Mr. Olinsky now requests that the Court award him $20,753.25 out of Plaintiff’s past due
benefits, pursuant to Section 2601(b)(1) of the Social Security Act, codified at 42 U.S.C. §
406(b). The provision states:
Whenever a court renders a judgment favorable to a claimant under this
subchapter who was represented before the court by an attorney, the court may
determine and allow as part of its judgment a reasonable fee for such
representation, not in excess of 25 percent of the total of the past-due benefits
to which the claimant is entitled by reason of such judgment.

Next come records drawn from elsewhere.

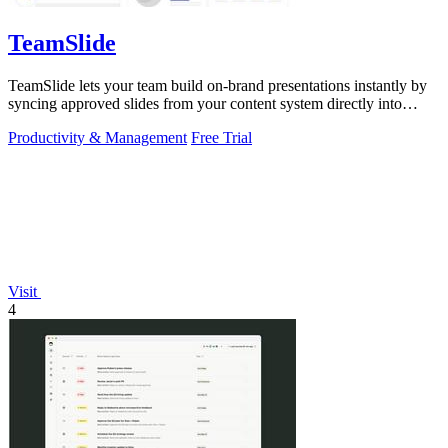
TeamSlide
TeamSlide lets your team build on-brand presentations instantly by
syncing approved slides from your content system directly into
PowerPoint.
Productivity & Management
Free Trial
Visit
4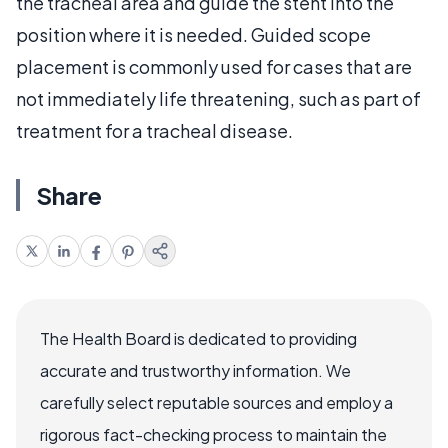
the tracheal area and guide the stent into the
position where it is needed. Guided scope
placement is commonly used for cases that are
not immediately life threatening, such as part of
treatment for a tracheal disease.
Share
The Health Board is dedicated to providing
accurate and trustworthy information. We
carefully select reputable sources and employ a
rigorous fact-checking process to maintain the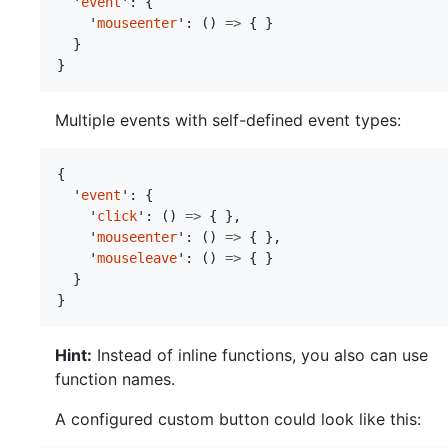
'
event
'
:
{
'
mouseenter
'
:
()
=>
{
}
}
}
Multiple events with self-defined event types:
{
'
event
'
:
{
'
click
'
:
()
=>
{
},
'
mouseenter
'
:
()
=>
{
},
'
mouseleave
'
:
()
=>
{
}
}
}
Hint:
Instead of inline functions, you also can use
function names.
A configured custom button could look like this: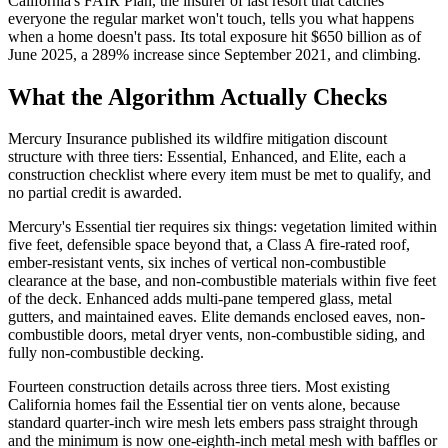
California's FAIR Plan, the insurer of last resort that catches
everyone the regular market won't touch, tells you what happens
when a home doesn't pass. Its total exposure hit $650 billion as of
June 2025, a 289% increase since September 2021, and climbing.
What the Algorithm Actually Checks
Mercury Insurance published its wildfire mitigation discount
structure with three tiers: Essential, Enhanced, and Elite, each a
construction checklist where every item must be met to qualify, and
no partial credit is awarded.
Mercury's Essential tier requires six things: vegetation limited within
five feet, defensible space beyond that, a Class A fire-rated roof,
ember-resistant vents, six inches of vertical non-combustible
clearance at the base, and non-combustible materials within five feet
of the deck. Enhanced adds multi-pane tempered glass, metal
gutters, and maintained eaves. Elite demands enclosed eaves, non-
combustible doors, metal dryer vents, non-combustible siding, and
fully non-combustible decking.
Fourteen construction details across three tiers. Most existing
California homes fail the Essential tier on vents alone, because
standard quarter-inch wire mesh lets embers pass straight through
and the minimum is now one-eighth-inch metal mesh with baffles or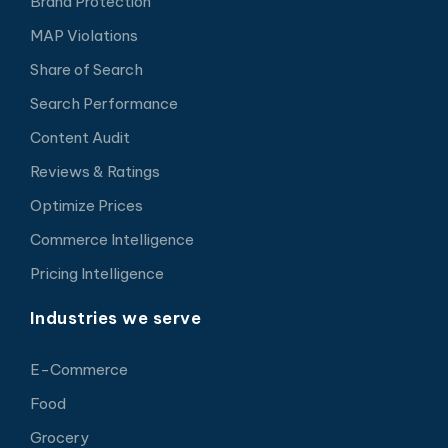
Brand Protection
MAP Violations
Share of Search
Search Performance
Content Audit
Reviews & Ratings
Optimize Prices
Commerce Intelligence
Pricing Intelligence
Industries we serve
E-Commerce
Food
Grocery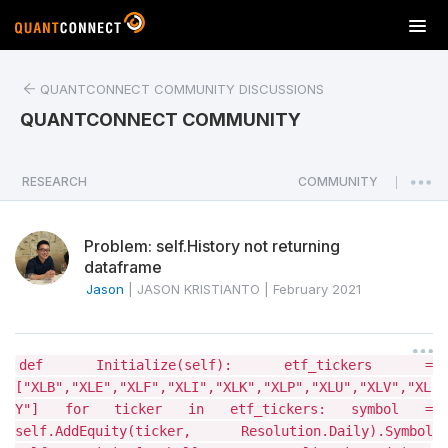
T
o
g
QUANTCONNECT COMMUNITY DISCUSSIONS
g
l
QUANTCONNECT COMMUNITY
e
n
a
RESEARCH
COMMUNITY
|
v
i
Problem: self.History not returning
g
dataframe
a
Jason
|
JASON KRISTIANTO
|
February 2021
t
i
o
n
def Initialize(self): etf_tickers =
["XLB","XLE","XLF","XLI","XLK","XLP","XLU","XLV","XL
Y"] for ticker in etf_tickers: symbol =
self.AddEquity(ticker, Resolution.Daily).Symbol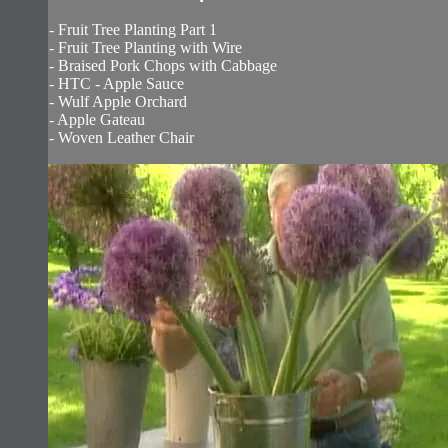
- Fruit Tree Planting Part 1
- Fruit Tree Planting with Wire
- Braised Pork Chops with Cabbage
- HTC - Apple Sauce
- Wulf Apple Orchard
- Apple Gateau
- Woven Leather Chair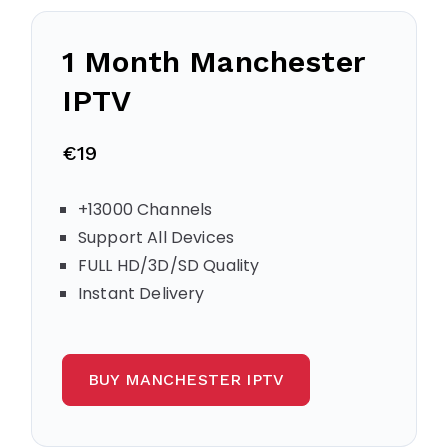
1 Month Manchester
IPTV
€19
+13000 Channels
Support All Devices
FULL HD/3D/SD Quality
Instant Delivery
BUY MANCHESTER IPTV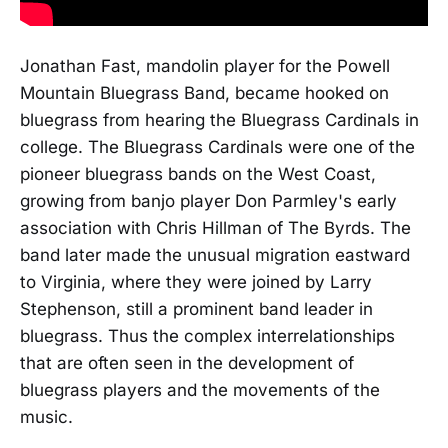
Jonathan Fast, mandolin player for the Powell
Mountain Bluegrass Band, became hooked on
bluegrass from hearing the Bluegrass Cardinals in
college. The Bluegrass Cardinals were one of the
pioneer bluegrass bands on the West Coast,
growing from banjo player Don Parmley's early
association with Chris Hillman of The Byrds. The
band later made the unusual migration eastward
to Virginia, where they were joined by Larry
Stephenson, still a prominent band leader in
bluegrass. Thus the complex interrelationships
that are often seen in the development of
bluegrass players and the movements of the
music.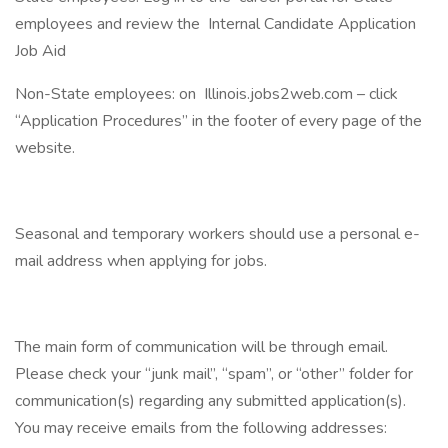
employees and review the Internal Candidate Application
Job Aid
Non-State employees: on Illinois.jobs2web.com – click
“Application Procedures” in the footer of every page of the
website.
Seasonal and temporary workers should use a personal e-
mail address when applying for jobs.
The main form of communication will be through email.
Please check your “junk mail”, “spam”, or “other” folder for
communication(s) regarding any submitted application(s).
You may receive emails from the following addresses: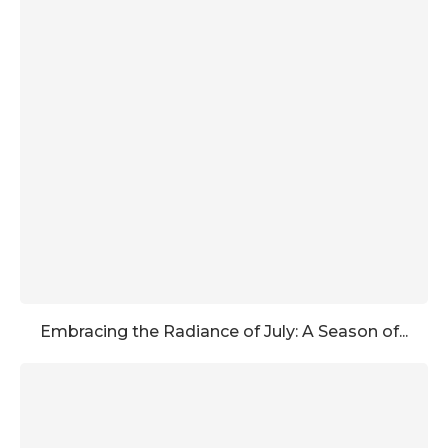
Embracing the Radiance of July: A Season of...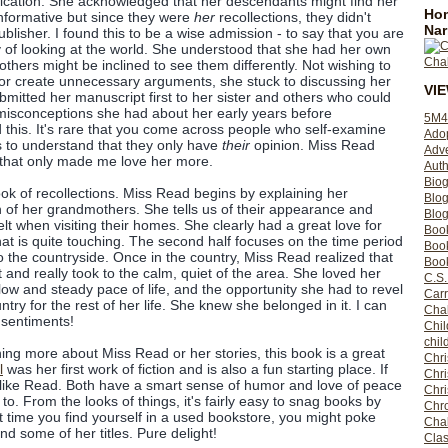
ublication. She acknowledged that her descendants might find her
Hom
nformative but since they were
her
recollections, they didn't
Nar
blisher. I found this to be a wise admission - to say that you are
 of looking at the world. She understood that she had her own
 others might be inclined to see them differently. Not wishing to
e, or create unnecessary arguments, she stuck to discussing her
VI
mitted her manuscript first to her sister and others who could
misconceptions she had about her early years before
5M4
d this. It's rare that you come across people who self-examine
Ado
s to understand that they only have
their
opinion. Miss Read
Adv
 that only made me love her more.
Auth
Bio
ok of recollections. Miss Read begins by explaining her
Blo
th of her grandmothers. She tells us of their appearance and
Blog
lt when visiting their homes. She clearly had a great love for
Boo
at is quite touching. The second half focuses on the time period
Boo
o the countryside. Once in the country, Miss Read realized that
Book
t and really took to the calm, quiet of the area. She loved her
C.S.
low and steady pace of life, and the opportunity she had to revel
Carr
try for the rest of her life. She knew she belonged in it. I can
Cha
e sentiments!
Chil
chil
rning more about Miss Read or her stories, this book is a great
Chri
l
was her first work of fiction and is also a fun starting place. If
Chri
l like Read. Both have a smart sense of humor and love of peace
Chr
to. From the looks of things, it's fairly easy to snag books by
Chro
time you find yourself in a used bookstore, you might poke
Cha
nd some of her titles. Pure delight!
Clas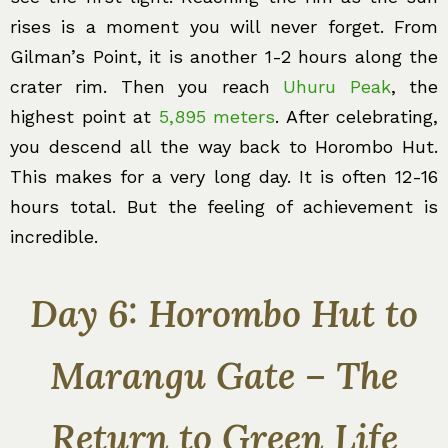
rises is a moment you will never forget. From
Gilman’s Point, it is another 1-2 hours along the
crater rim. Then you reach
Uhuru Peak
, the
highest point at
5,895 meters
. After celebrating,
you descend all the way back to Horombo Hut.
This makes for a very long day. It is often 12-16
hours total. But the feeling of achievement is
incredible.
Day 6: Horombo Hut to
Marangu Gate – The
Return to Green Life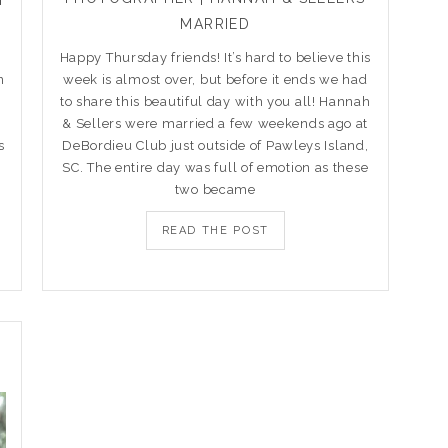
MARRIED
Happy Thursday friends! It’s hard to believe this
n
week is almost over, but before it ends we had
to share this beautiful day with you all! Hannah
& Sellers were married a few weekends ago at
s
DeBordieu Club just outside of Pawleys Island,
SC. The entire day was full of emotion as these
two became
READ THE POST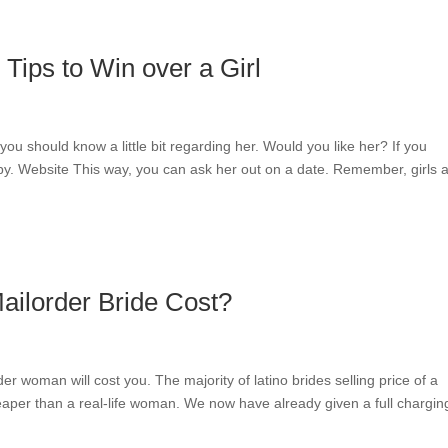
Tips to Win over a Girl
you should know a little bit regarding her. Would you like her? If you
y. Website This way, you can ask her out on a date. Remember, girls a
ilorder Bride Cost?
er woman will cost you. The majority of latino brides selling price of a
heaper than a real-life woman. We now have already given a full chargin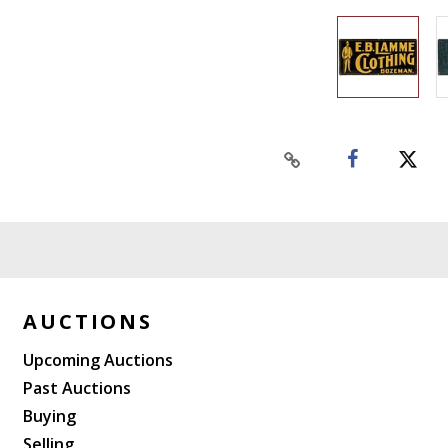
AUCTIONS
Upcoming Auctions
Past Auctions
Buying
Selling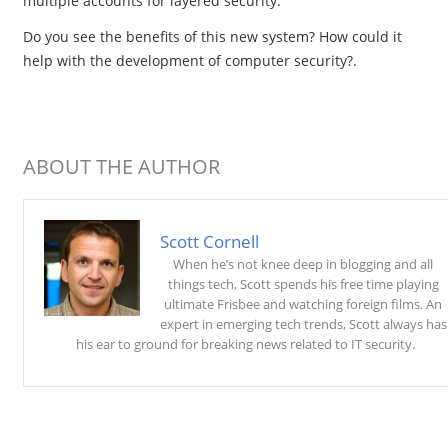
multiple accounts for layered security.
Do you see the benefits of this new system? How could it
help with the development of computer security?.
ABOUT THE AUTHOR
Scott Cornell
When he’s not knee deep in blogging and all
things tech, Scott spends his free time playing
ultimate Frisbee and watching foreign films. An
expert in emerging tech trends, Scott always has
his ear to ground for breaking news related to IT security.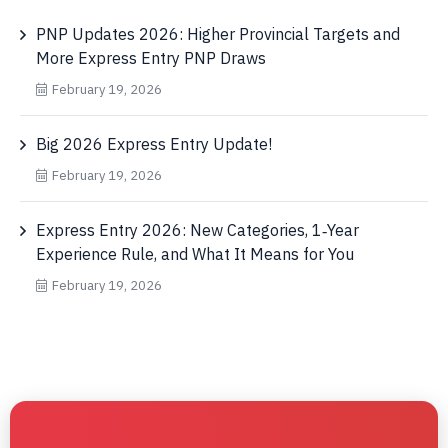
PNP Updates 2026: Higher Provincial Targets and
More Express Entry PNP Draws
February 19, 2026
Big 2026 Express Entry Update!
February 19, 2026
Express Entry 2026: New Categories, 1‑Year
Experience Rule, and What It Means for You
February 19, 2026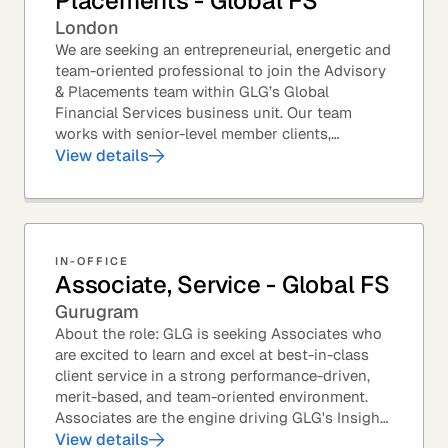
Placements - Global FS
London
We are seeking an entrepreneurial, energetic and
team-oriented professional to join the Advisory
& Placements team within GLG’s Global
Financial Services business unit. Our team
works with senior-level member clients,
predominantly with Private Equity firms to help
View details
them source...
IN-OFFICE
Associate, Service - Global FS
Gurugram
About the role: GLG is seeking Associates who
are excited to learn and excel at best-in-class
client service in a strong performance-driven,
merit-based, and team-oriented environment.
Associates are the engine driving GLG's Insight
Network – the world's largest and most...
View details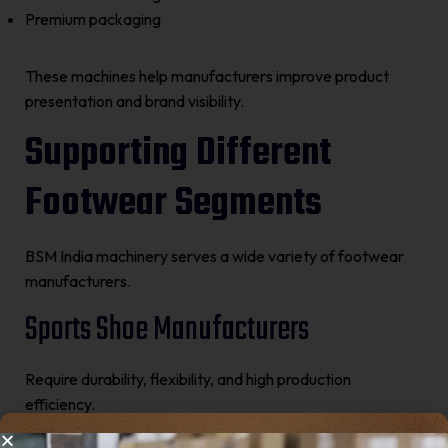
Premium packaging
These machines help manufacturers improve product
presentation and brand visibility.
Supporting Different
Footwear Segments
BSM India machinery serves a wide variety of footwear
manufacturers.
Sports Shoe Manufacturers
Require durability, flexibility, and high production
efficiency.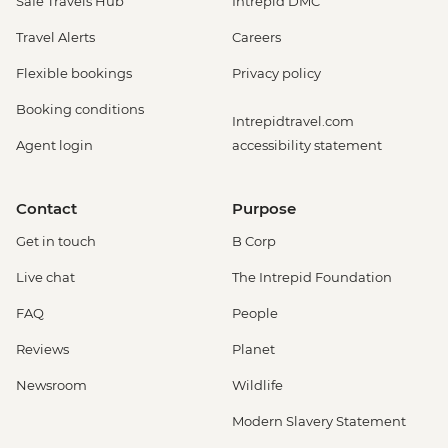
Safe Travels Hub
Intrepid DMC
Travel Alerts
Careers
Flexible bookings
Privacy policy
Booking conditions
Intrepidtravel.com
Agent login
accessibility statement
Contact
Purpose
Get in touch
B Corp
Live chat
The Intrepid Foundation
FAQ
People
Reviews
Planet
Newsroom
Wildlife
Modern Slavery Statement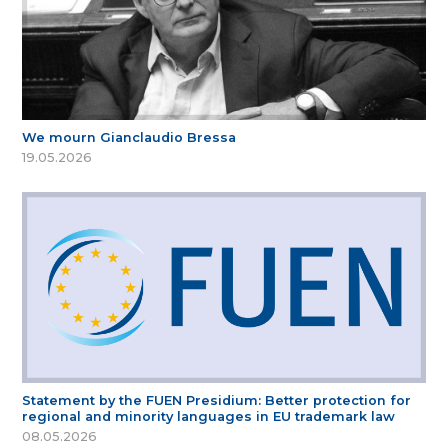
We mourn Gianclaudio Bressa
19.05.2026
Statement by the FUEN Presidium: Better protection for
regional and minority languages in EU trademark law
08.05.2026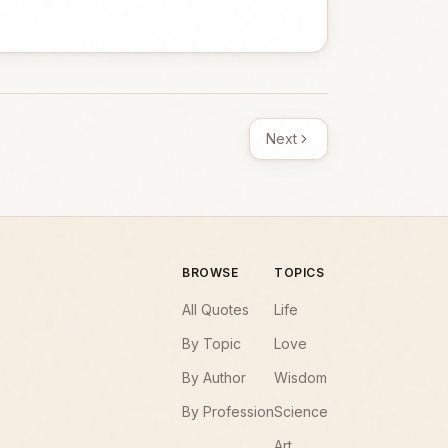
Next
BROWSE
TOPICS
All Quotes
Life
By Topic
Love
By Author
Wisdom
By Profession
Science
Art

42 U.S.C. § 406(b) (emphasis added). Twenty-five percent of Plaintiff’s past due benefits is
$26,753.25. The attorney who represented Plaintiff in agency proceedings has been awarded
attorney fees of $6,000.00 pursuant to a previously approved fee agreement between Plaintiff
and that attorney. Mr. Olinksy requests the remaining $20,753.25.
The record reflects that Plaintiff and Mr. Olinksy entered into a contingency fee
agreement, which provides that counsel shall charge and receive a fee equal to 25 percent of the
past due benefits awarded to Plaintiff and her family if she won her case. (Ex. A. [#21-2], at 2.)
Time records attached to Mr. Olinsky’s motion demonstrate that Plaintiff’s attorneys and
paralegals spent 33 hours on this case at the federal-court level. (Ex. C. [#21-4].) Of those
hours, 26 are attorney hours and 7 are paralegal hours. (Ex. D [#21-5]; Ex. E [21-6].) Based on
the requested $23,125.88, and if the paralegal time is billed at $100.00 per hour (as indicated by
Mr. Olinksy), the effective hourly attorney rate is $771.28. (Mot. [#21-1], ¶ 10.)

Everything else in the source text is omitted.